==== Source data
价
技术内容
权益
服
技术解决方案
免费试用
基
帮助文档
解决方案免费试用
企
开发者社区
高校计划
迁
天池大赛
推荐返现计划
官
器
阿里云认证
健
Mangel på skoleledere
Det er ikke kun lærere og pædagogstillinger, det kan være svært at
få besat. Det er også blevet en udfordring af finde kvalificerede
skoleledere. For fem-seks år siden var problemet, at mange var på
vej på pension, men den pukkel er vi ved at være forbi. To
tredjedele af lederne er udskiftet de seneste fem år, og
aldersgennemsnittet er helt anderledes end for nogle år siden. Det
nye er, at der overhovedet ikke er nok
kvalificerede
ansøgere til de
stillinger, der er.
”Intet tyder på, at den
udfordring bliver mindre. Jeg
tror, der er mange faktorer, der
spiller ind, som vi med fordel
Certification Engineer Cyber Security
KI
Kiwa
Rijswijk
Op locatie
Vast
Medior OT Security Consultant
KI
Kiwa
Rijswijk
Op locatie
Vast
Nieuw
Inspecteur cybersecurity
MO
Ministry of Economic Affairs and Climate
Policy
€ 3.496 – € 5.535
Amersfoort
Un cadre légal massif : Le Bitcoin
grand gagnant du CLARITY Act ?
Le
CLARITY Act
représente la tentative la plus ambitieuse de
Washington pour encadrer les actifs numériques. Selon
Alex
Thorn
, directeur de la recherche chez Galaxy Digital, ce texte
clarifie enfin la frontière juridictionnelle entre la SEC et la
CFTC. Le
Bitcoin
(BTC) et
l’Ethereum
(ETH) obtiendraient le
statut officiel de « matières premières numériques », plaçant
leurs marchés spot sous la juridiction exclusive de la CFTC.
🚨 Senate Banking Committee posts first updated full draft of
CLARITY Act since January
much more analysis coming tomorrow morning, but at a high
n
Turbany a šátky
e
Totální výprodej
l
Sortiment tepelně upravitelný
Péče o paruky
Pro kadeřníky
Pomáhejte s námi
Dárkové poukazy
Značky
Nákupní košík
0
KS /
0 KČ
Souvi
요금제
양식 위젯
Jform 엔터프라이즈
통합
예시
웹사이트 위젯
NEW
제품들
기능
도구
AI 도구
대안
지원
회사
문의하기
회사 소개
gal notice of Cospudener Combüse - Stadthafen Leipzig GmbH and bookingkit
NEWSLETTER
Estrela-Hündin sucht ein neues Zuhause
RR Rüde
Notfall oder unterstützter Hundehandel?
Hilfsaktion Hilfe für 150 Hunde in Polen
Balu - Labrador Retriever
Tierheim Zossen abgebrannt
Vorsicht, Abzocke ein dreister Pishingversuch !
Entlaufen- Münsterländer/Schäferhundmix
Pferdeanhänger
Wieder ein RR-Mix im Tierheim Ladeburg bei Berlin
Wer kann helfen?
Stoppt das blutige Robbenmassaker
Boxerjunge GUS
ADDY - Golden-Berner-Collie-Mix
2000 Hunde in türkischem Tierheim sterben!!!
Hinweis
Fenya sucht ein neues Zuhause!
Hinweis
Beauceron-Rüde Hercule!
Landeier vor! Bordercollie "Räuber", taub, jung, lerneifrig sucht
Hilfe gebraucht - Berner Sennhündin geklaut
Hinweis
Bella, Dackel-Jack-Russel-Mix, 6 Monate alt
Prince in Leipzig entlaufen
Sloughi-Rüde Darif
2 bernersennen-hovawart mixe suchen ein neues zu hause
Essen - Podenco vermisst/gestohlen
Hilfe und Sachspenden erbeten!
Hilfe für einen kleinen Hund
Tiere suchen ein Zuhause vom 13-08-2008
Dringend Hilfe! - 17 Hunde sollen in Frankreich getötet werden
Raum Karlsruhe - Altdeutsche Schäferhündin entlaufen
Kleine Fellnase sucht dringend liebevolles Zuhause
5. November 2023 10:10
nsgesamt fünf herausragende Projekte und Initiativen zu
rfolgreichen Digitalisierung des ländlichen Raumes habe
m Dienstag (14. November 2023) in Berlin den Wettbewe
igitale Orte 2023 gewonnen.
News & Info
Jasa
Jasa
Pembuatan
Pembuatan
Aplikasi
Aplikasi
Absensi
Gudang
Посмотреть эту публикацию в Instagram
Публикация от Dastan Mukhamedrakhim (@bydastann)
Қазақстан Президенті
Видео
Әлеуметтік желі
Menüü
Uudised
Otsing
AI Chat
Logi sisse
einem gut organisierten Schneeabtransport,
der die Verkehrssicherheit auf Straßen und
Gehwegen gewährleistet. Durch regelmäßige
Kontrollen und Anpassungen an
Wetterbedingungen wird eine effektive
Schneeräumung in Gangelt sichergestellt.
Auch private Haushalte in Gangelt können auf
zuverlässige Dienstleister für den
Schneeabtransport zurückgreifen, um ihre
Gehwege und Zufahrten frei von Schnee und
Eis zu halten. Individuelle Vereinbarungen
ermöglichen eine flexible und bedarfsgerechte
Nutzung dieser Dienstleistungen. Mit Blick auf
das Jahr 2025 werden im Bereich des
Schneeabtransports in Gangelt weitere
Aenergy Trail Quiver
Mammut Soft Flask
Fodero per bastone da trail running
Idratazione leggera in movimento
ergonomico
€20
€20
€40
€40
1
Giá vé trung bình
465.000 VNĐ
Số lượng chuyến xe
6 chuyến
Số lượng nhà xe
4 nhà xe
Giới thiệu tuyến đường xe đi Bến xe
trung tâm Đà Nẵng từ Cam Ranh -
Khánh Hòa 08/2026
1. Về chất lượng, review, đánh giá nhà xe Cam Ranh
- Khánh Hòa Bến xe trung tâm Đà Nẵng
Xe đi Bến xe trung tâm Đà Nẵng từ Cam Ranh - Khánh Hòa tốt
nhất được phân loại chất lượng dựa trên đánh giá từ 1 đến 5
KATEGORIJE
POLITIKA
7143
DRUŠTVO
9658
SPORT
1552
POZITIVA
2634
========
## Required work
After checking the entries, state how many lines contain "Gangelt", and write nothing but the number.

## Task answer
3